Conidia (106) of the pbrB(p)::pbrB::GFP strain were inoculated into two flasks containing 50 ml of BHI broth. Each flask was incubated in a shaking incubator at 28°C or 37°C for 3 days. Mycelia from the 28°C culture were poured onto Miracloth and rinsed with cold PBS before microscopic examination. Fungal cells from the 37°C culture were harvested by centrifugation, washed with cold PBS, placed on a microscope slide and examined using an Olympus Provis AX70 fluorescence microscope.

To examine conidiating fungal cells, a piece of ANM agar block (about 10 x 10 x 5 mm) was placed on a sterile glass slide. Conidia from the pbrB(p)::pbrB::GFP strain were inoculated on each side of agar block. A cover glass was placed on the top of the agar block. The slide culture was incubated in a humidified chamber at 28°C for 10 days. The agar block was removed and fungal cells that remained attached to the slide were fixed with absolute ethanol before air drying in a biosafety cabinet. Fungal cells on the slide were incubated with 5 mg/ml Trichoderma harzianum cell wall lysing enzyme (Sigma-Aldrich, UK) dissolved in osmotic buffer [27] at 37°C for 30 minutes and then the solution was poured off. Fungal cells were permeabilized by the addition of 0.2% Triton X-100 in PBS for 5 minutes. Slides were washed with cold PBS solution. Immunofluorescence staining was performed as previously described [20]. Briefly, slide cultures were blocked with Superblock Blocking Buffer (Pierce, USA) at 37°C for 2 hours. The slides were incubated with 10 μg/ml of anti-melanin IgM antibody, kindly provided by Dr. Sirida Youngchim [20], at 37°C for 1.5 hours. Slides were washed with PBS and then incubated with a dilution 1:100 of rhodamine-labeled goat anti-mouse IgM antibody (Jackson Immunoresearch Laboratories, USA) at 37°C for 1.5 hours. After washing, cells were observed under a fluorescence microscope. The negative control samples were produced by omitting the anti-melanin IgM binding step in order to assess the background caused by non-specific binding of secondary antibody. The Superblock Blocking buffer used to dilute anti-melanin IgM was added, instead of using anti-melanin IgM, before incubating with secondary antibody.

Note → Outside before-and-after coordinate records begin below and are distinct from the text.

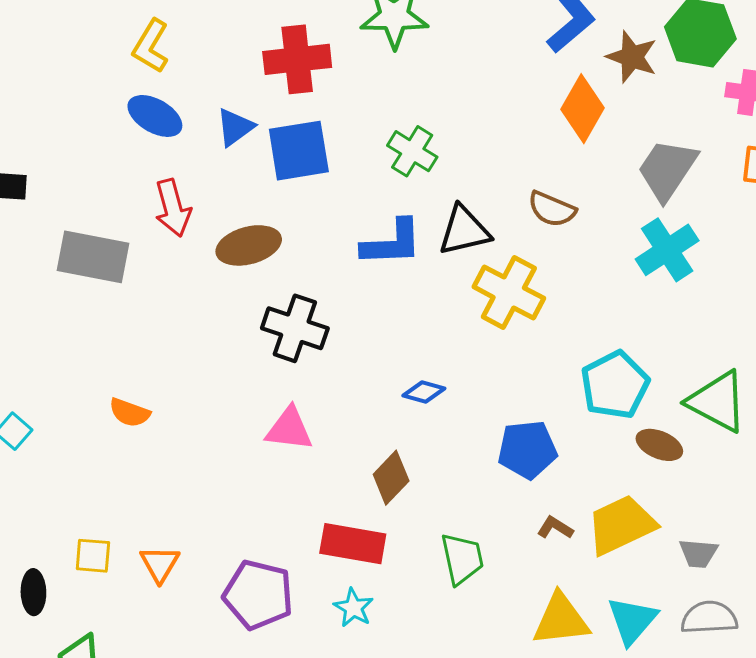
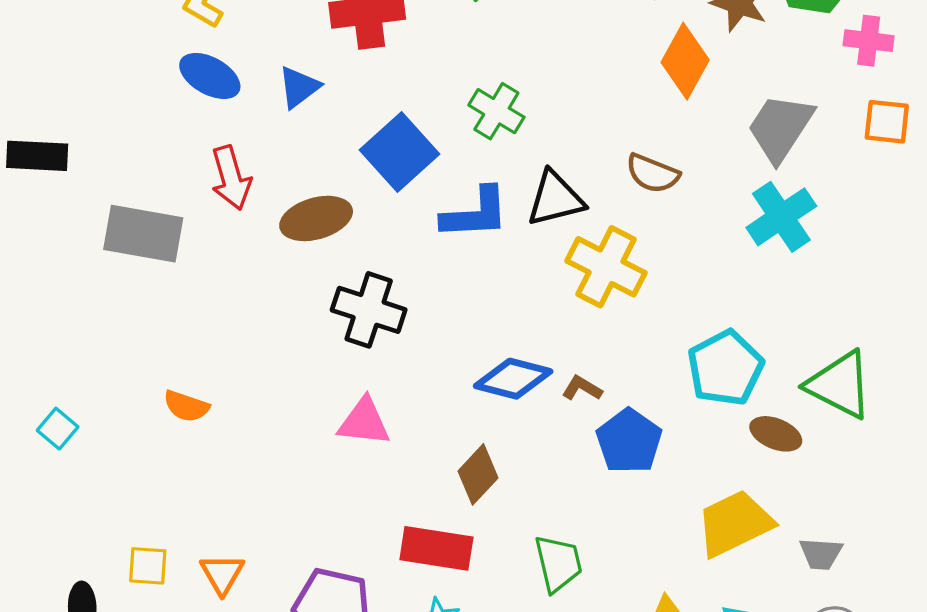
blue square: (299, 151) -> (400, 152), moved, turned -32
blue diamond: (424, 392) -> (513, 379), size x1.6
blue pentagon: (527, 450) -> (629, 441), turned -30
brown L-shape: (555, 528) -> (582, 388), moved

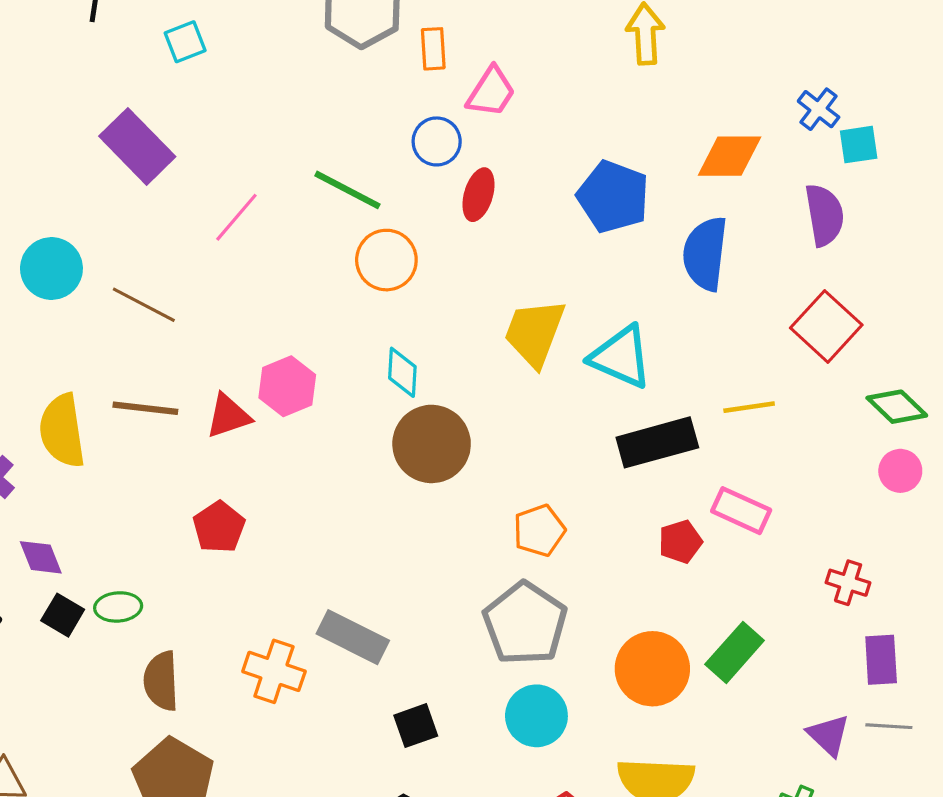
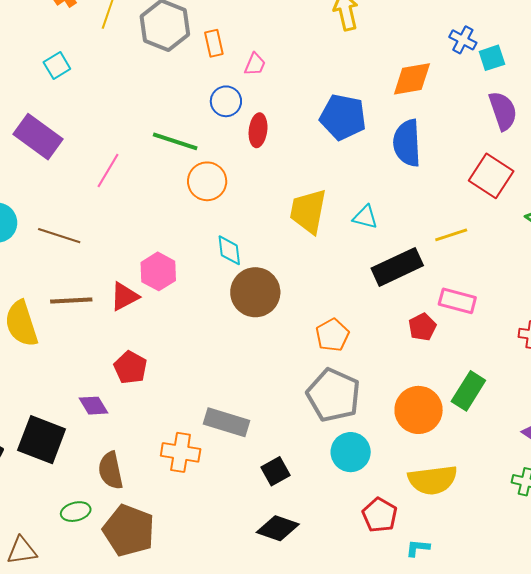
pink trapezoid: (491, 92) -> (255, 64), size x0.7
purple semicircle: (824, 215) -> (503, 111), moved
cyan triangle: (621, 357) -> (365, 217), size x0.6
purple diamond: (41, 557) -> (93, 406), moved
green ellipse: (118, 607) -> (76, 512), moved
black square: (63, 615) -> (42, 440), size x1.8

To examine chitin deposition, calcofluor white staining was performed as previously described [33]. Three-day-old fungal cells were harvested from BHI broth culture as described above and the cells were washed with PBS before staining.

Results

The green pigment synthesized during conidiation in T. marneffei is dihydroxynaphthalene melanin

To examine if the green coloration of conidia was attributed to DHN-melanin, T. marneffei conidia were inoculated onto medium with or without the inhibitor tricyclazole. Tricyclazole inhibits the two hydroxynaphthalene reductases functioning in DHN-melanin synthetic pathway (Fig 1A) [2325]. In the absence of tricyclazole, T. marneffei conidia appeared green (Fig 1B). In contrast, in a presence of tricyclazole, the T. marneffei conidia appeared yellow (Fig 1B). This suggests that the synthesis of DHN-melanin contributes to the green coloration of conidia during asexual development.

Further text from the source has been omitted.